* **The task**
Which lines below contain "blogspot"? Pull them out.

Extracted data entries
━━━━━━━━
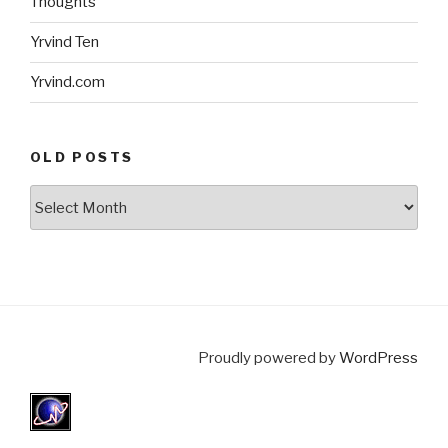
Thoughts
Yrvind Ten
Yrvind.com
OLD POSTS
Old
posts
Proudly powered by
WordPress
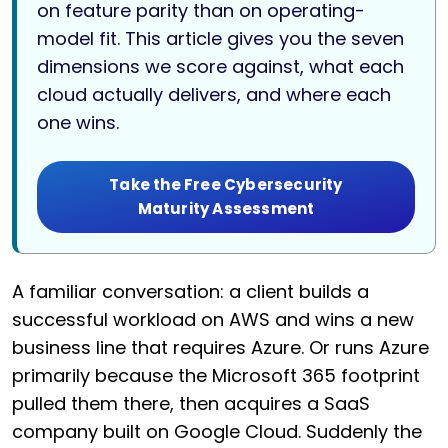
on feature parity than on operating-
model fit. This article gives you the seven
dimensions we score against, what each
cloud actually delivers, and where each
one wins.
Take the Free Cybersecurity
Maturity Assessment
A familiar conversation: a client builds a
successful workload on AWS and wins a new
business line that requires Azure. Or runs Azure
primarily because the Microsoft 365 footprint
pulled them there, then acquires a SaaS
company built on Google Cloud. Suddenly the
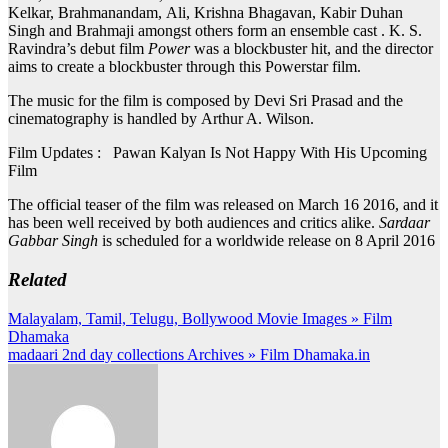
Kelkar, Brahmanandam, Ali, Krishna Bhagavan, Kabir Duhan
Singh and Brahmaji amongst others form an ensemble cast . K. S.
Ravindra’s debut film
Power
was a blockbuster hit, and the director
aims to create a blockbuster through this Powerstar film.
The music for the film is composed by Devi Sri Prasad and the
cinematography is handled by Arthur A. Wilson.
Film Updates : Pawan Kalyan Is Not Happy With His Upcoming
Film
The official teaser of the film was released on March 16 2016, and it
has been well received by both audiences and critics alike.
Sardaar
Gabbar Singh
is scheduled for a worldwide release on 8 April 2016
Related
Post
Malayalam, Tamil, Telugu, Bollywood Movie Images » Film
Dhamaka
navigation
madaari 2nd day collections Archives » Film Dhamaka.in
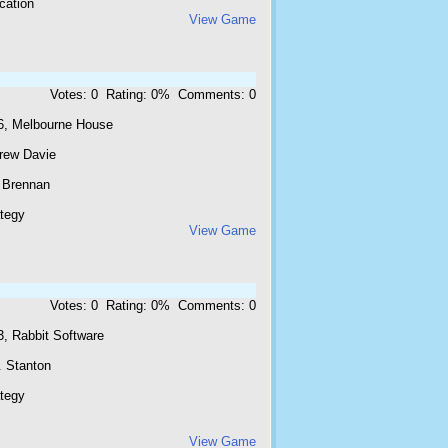
cation
View Game
Votes: 0 Rating: 0% Comments: 0
6, Melbourne House
rew Davie
l Brennan
ategy
View Game
Votes: 0 Rating: 0% Comments: 0
3, Rabbit Software
. Stanton
ategy
View Game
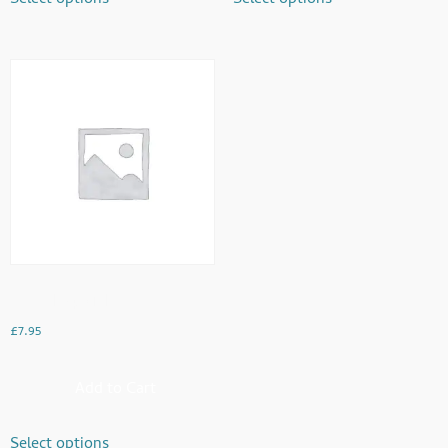
Mughal Special
£
7.95
Add to Cart
Select options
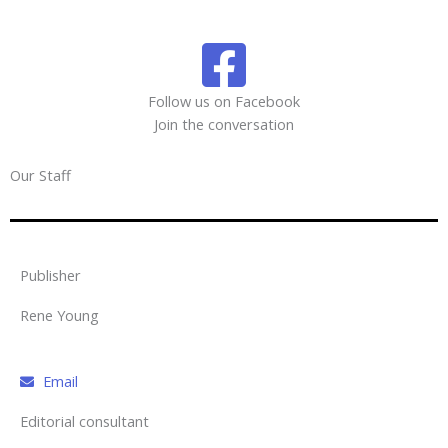
Follow us on Facebook
Join the conversation
Our Staff
Publisher
Rene Young
Email
Editorial consultant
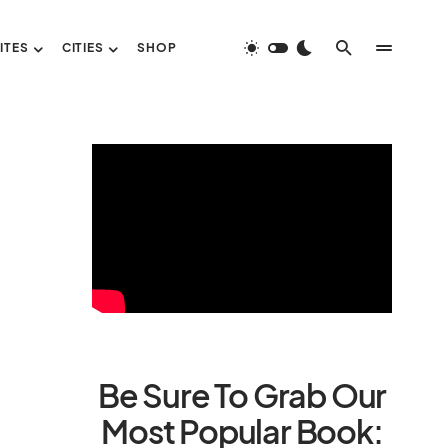
ITES
CITIES
SHOP
Be Sure To Grab Our
Most Popular Book:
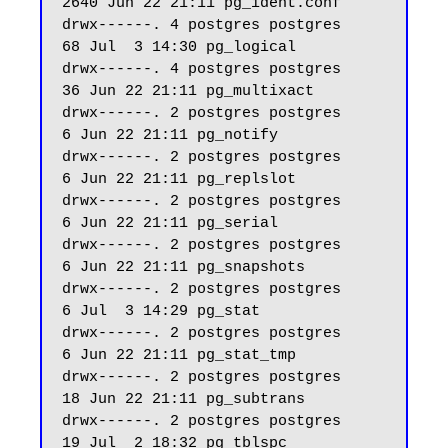
2640 Jun 22 21:11 pg_ident.conf

drwx------. 4 postgres postgres    
68 Jul  3 14:30 pg_logical

drwx------. 4 postgres postgres    
36 Jun 22 21:11 pg_multixact

drwx------. 2 postgres postgres     
6 Jun 22 21:11 pg_notify

drwx------. 2 postgres postgres     
6 Jun 22 21:11 pg_replslot

drwx------. 2 postgres postgres     
6 Jun 22 21:11 pg_serial

drwx------. 2 postgres postgres     
6 Jun 22 21:11 pg_snapshots

drwx------. 2 postgres postgres     
6 Jul  3 14:29 pg_stat

drwx------. 2 postgres postgres     
6 Jun 22 21:11 pg_stat_tmp

drwx------. 2 postgres postgres    
18 Jun 22 21:11 pg_subtrans

drwx------. 2 postgres postgres    
19 Jul  2 18:32 pg_tblspc
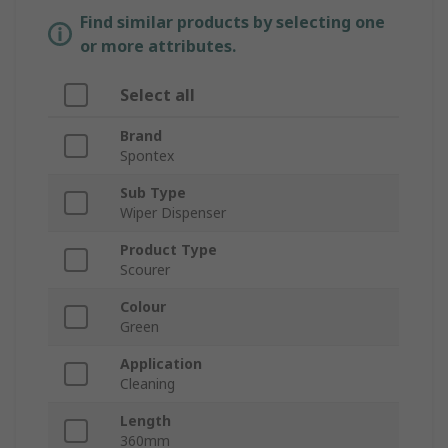
Find similar products by selecting one
or more attributes.
Select all
Brand
Spontex
Sub Type
Wiper Dispenser
Product Type
Scourer
Colour
Green
Application
Cleaning
Length
360mm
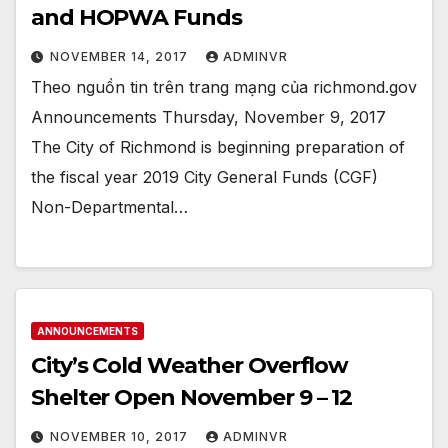
and HOPWA Funds
NOVEMBER 14, 2017
ADMINVR
Theo nguồn tin trên trang mạng của richmond.gov
Announcements Thursday, November 9, 2017
The City of Richmond is beginning preparation of
the fiscal year 2019 City General Funds (CGF)
Non-Departmental…
ANNOUNCEMENTS
City’s Cold Weather Overflow
Shelter Open November 9 – 12
NOVEMBER 10, 2017
ADMINVR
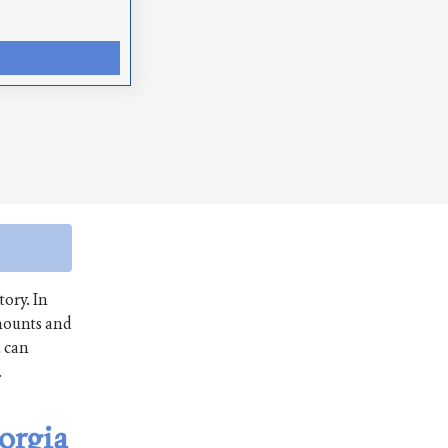
tory. In
amounts and
u can
.
orgia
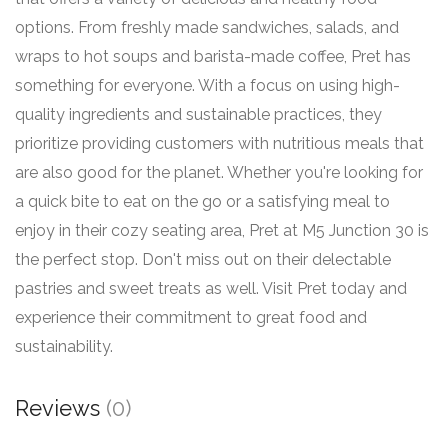
options. From freshly made sandwiches, salads, and
wraps to hot soups and barista-made coffee, Pret has
something for everyone. With a focus on using high-
quality ingredients and sustainable practices, they
prioritize providing customers with nutritious meals that
are also good for the planet. Whether you're looking for
a quick bite to eat on the go or a satisfying meal to
enjoy in their cozy seating area, Pret at M5 Junction 30 is
the perfect stop. Don't miss out on their delectable
pastries and sweet treats as well. Visit Pret today and
experience their commitment to great food and
sustainability.
Reviews
(0)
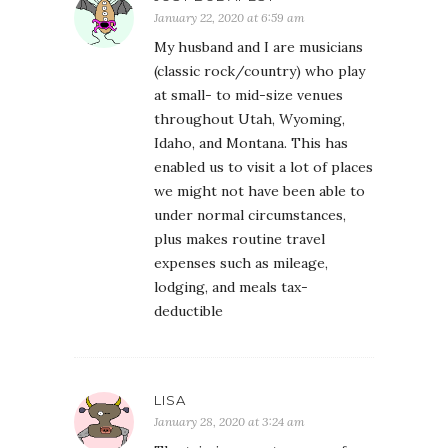
January 22, 2020 at 6:59 am
My husband and I are musicians
(classic rock/country) who play
at small- to mid-size venues
throughout Utah, Wyoming,
Idaho, and Montana. This has
enabled us to visit a lot of places
we might not have been able to
under normal circumstances,
plus makes routine travel
expenses such as mileage,
lodging, and meals tax-
deductible
LISA
January 28, 2020 at 3:24 am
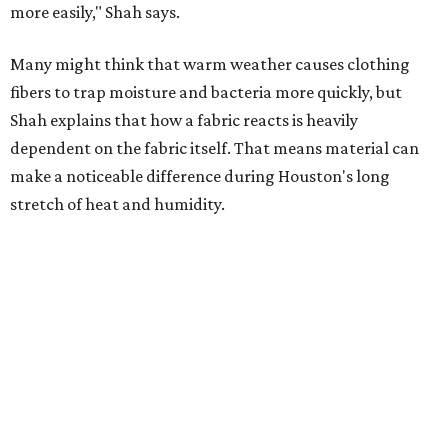
Summer laundry habits can affect skin health just as
much as skincare products. Shah recommends avoiding
heavily fragranced detergents whenever possible and
skipping fabric softeners altogether. (For those worried
about stiff fabrics,
dryerballs
can manually soften clothes
in the dryer.)
"Detergents with fragrance can irritate the skin further,
especially in those with sensitive skin or eczema," she says.
"In addition, I would try to avoid fabric softeners, which
can coat fabrics and trap sweat and other skin debris."
While everyone knows to wash underwear and gym
clothes on repeat, Shah says there are two commonly
overlooked items that deserve more attention.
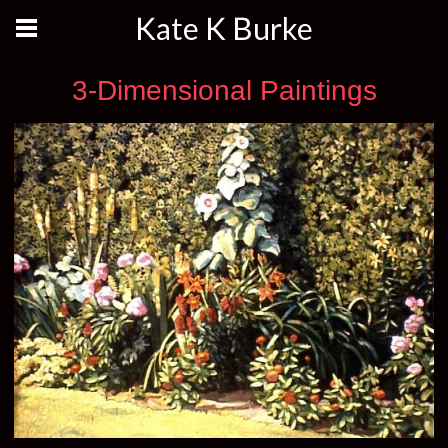
Kate K Burke
3-Dimensional Paintings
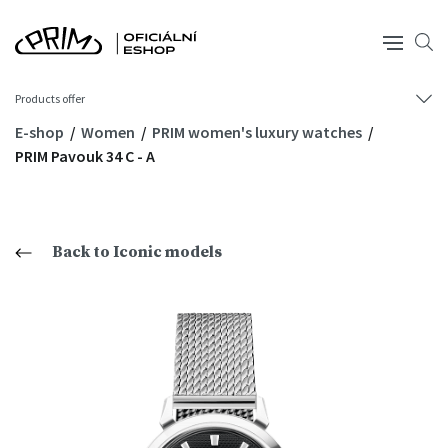
Products offer
E-shop
Women
PRIM women's luxury watches
PRIM Pavouk 34 C - A
Back to Iconic models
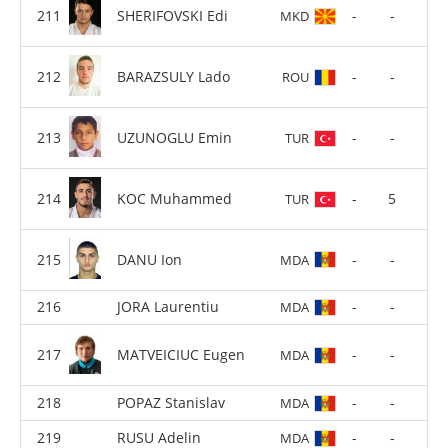
SHERIFOVSKI Edi
-
-
MKD
BARAZSULY Lado
-
-
ROU
UZUNOGLU Emin
-
-
TUR
KOC Muhammed
-
5
TUR
DANU Ion
-
-
MDA
JORA Laurentiu
-
-
MDA
MATVEICIUC Eugen
-
-
MDA
POPAZ Stanislav
-
-
MDA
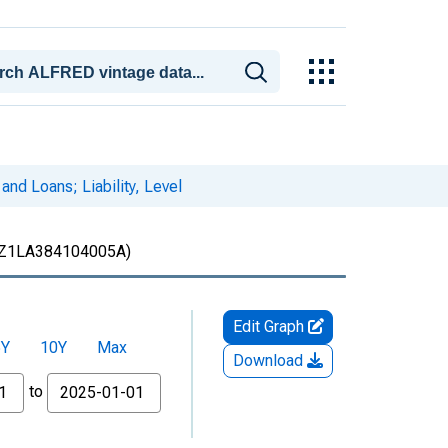
nd Loans; Liability, Level
Z1LA384104005A)
Edit Graph
5Y
10Y
Max
Download
to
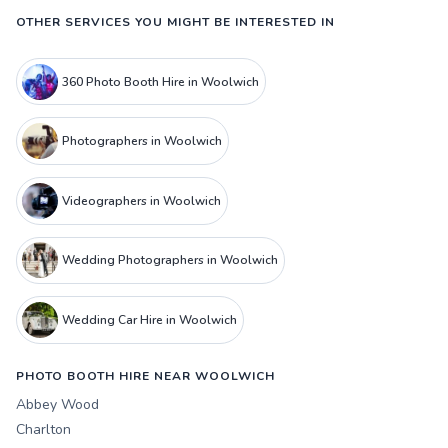
OTHER SERVICES YOU MIGHT BE INTERESTED IN
360 Photo Booth Hire in Woolwich
Photographers in Woolwich
Videographers in Woolwich
Wedding Photographers in Woolwich
Wedding Car Hire in Woolwich
PHOTO BOOTH HIRE NEAR WOOLWICH
Abbey Wood
Charlton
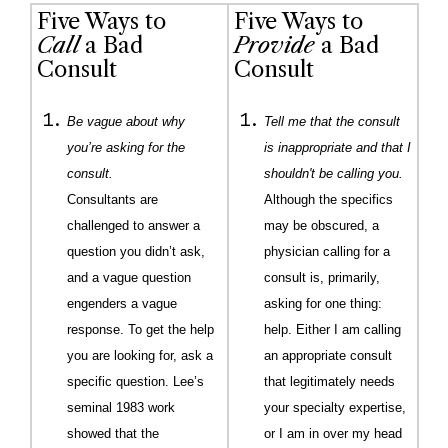
Five Ways to
Five Ways to
Call
a Bad
Provide
a Bad
Consult
Consult
Be vague about why
Tell me that the consult
you’re asking for the
is inappropriate and that I
consult.
shouldn't be calling you.
Consultants are
Although the specifics
challenged to answer a
may be obscured, a
question you didn’t ask,
physician calling for a
and a vague question
consult is, primarily,
engenders a vague
asking for one thing:
response. To get the help
help. Either I am calling
you are looking for, ask a
an appropriate consult
specific question. Lee’s
that legitimately needs
seminal 1983 work
your specialty expertise,
showed that the
or I am in over my head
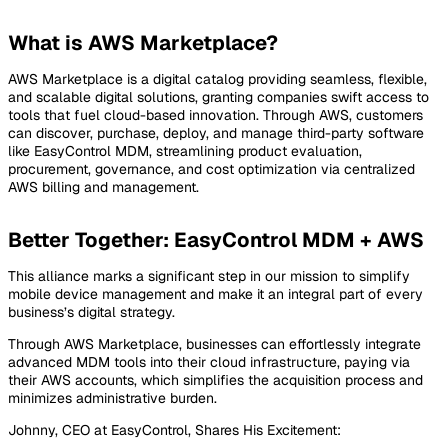
What is AWS Marketplace?
AWS Marketplace is a digital catalog providing seamless, flexible,
and scalable digital solutions, granting companies swift access to
tools that fuel cloud-based innovation. Through AWS, customers
can discover, purchase, deploy, and manage third-party software
like EasyControl MDM, streamlining product evaluation,
procurement, governance, and cost optimization via centralized
AWS billing and management.
Better Together: EasyControl MDM + AWS
This alliance marks a significant step in our mission to simplify
mobile device management and make it an integral part of every
business’s digital strategy.
Through AWS Marketplace, businesses can effortlessly integrate
advanced MDM tools into their cloud infrastructure, paying via
their AWS accounts, which simplifies the acquisition process and
minimizes administrative burden.
Johnny, CEO at EasyControl, Shares His Excitement:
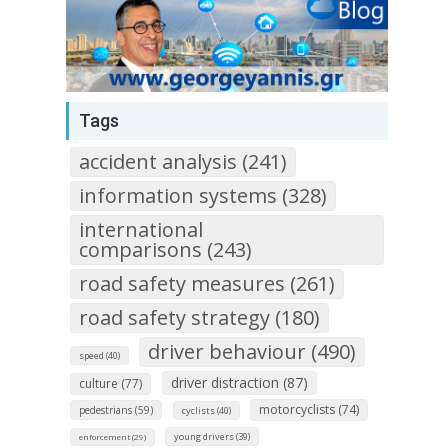
Tags
accident analysis (241)
information systems (328)
international
comparisons (243)
road safety measures (261)
road safety strategy (180)
driver behaviour (490)
speed (40)
driver distraction (87)
culture (77)
motorcyclists (74)
pedestrians (59)
cyclists (40)
young drivers (39)
enforcement (29)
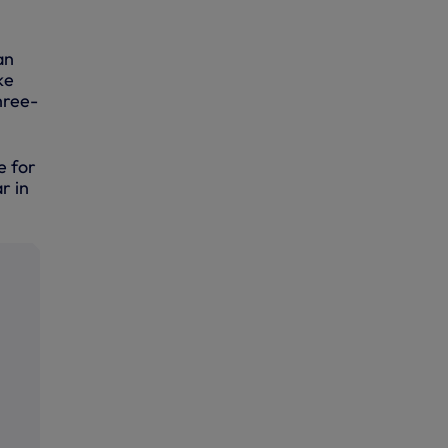
an
ke
hree-
e for
r in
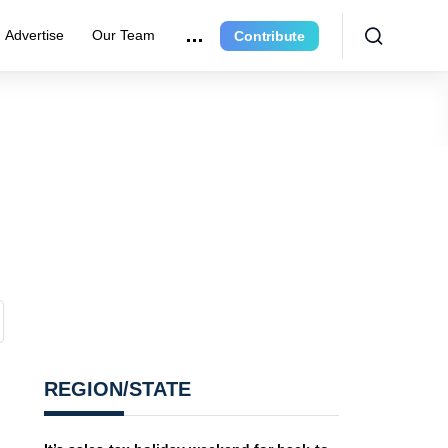
Advertise
Our Team
Contribute
REGION/STATE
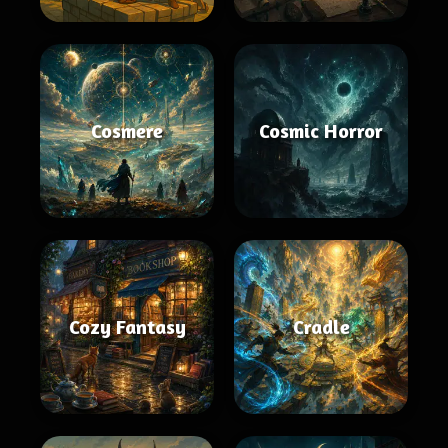
Cosmere
Cosmic Horror
Cozy Fantasy
Cradle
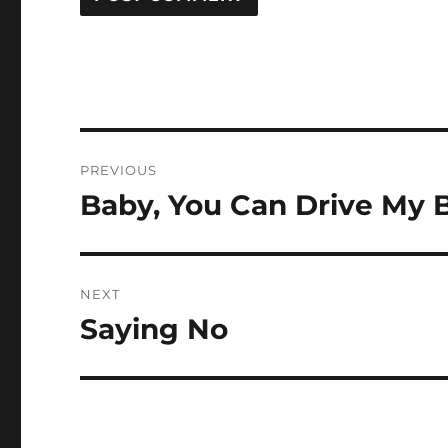
Post
PREVIOUS
navigation
Baby, You Can Drive My 
Previous
post:
NEXT
Saying No
Next
post:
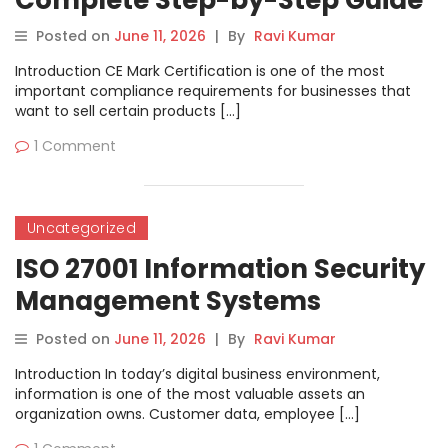
Complete Step-by-Step Guide
Posted on
June 11, 2026
|
By
Ravi Kumar
Introduction CE Mark Certification is one of the most
important compliance requirements for businesses that
want to sell certain products […]
1 Comment
Uncategorized
ISO 27001 Information Security
Management Systems
Complete Guide
Posted on
June 11, 2026
|
By
Ravi Kumar
Introduction In today’s digital business environment,
information is one of the most valuable assets an
organization owns. Customer data, employee […]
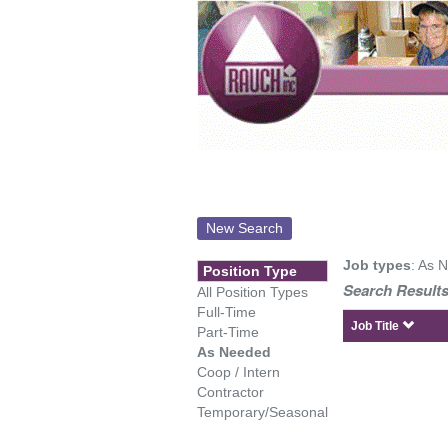
New Search
Job types
: As 
Position Type
Search Results
All Position Types
Full-Time
Job Title
Part-Time
As Needed
Coop / Intern
Contractor
Temporary/Seasonal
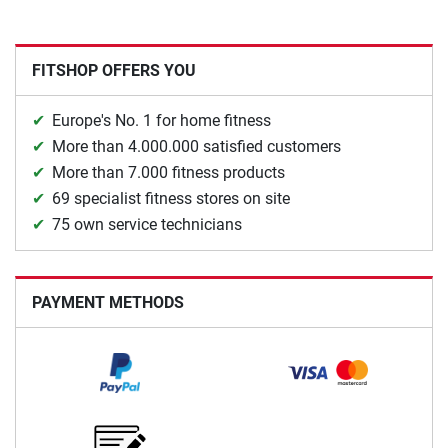
FITSHOP OFFERS YOU
Europe's No. 1 for home fitness
More than 4.000.000 satisfied customers
More than 7.000 fitness products
69 specialist fitness stores on site
75 own service technicians
PAYMENT METHODS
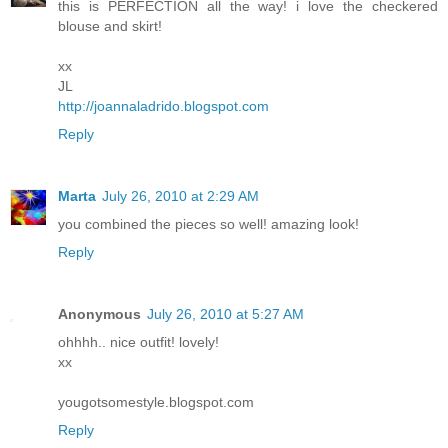
this is PERFECTION all the way! i love the checkered
blouse and skirt!
xx
JL
http://joannaladrido.blogspot.com
Reply
Marta
July 26, 2010 at 2:29 AM
you combined the pieces so well! amazing look!
Reply
Anonymous
July 26, 2010 at 5:27 AM
ohhhh.. nice outfit! lovely!
xx
yougotsomestyle.blogspot.com
Reply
━━━━━━━━
* **Result below**
http://joannaladrido.blogspot.com
yougotsomestyle.blogspot.com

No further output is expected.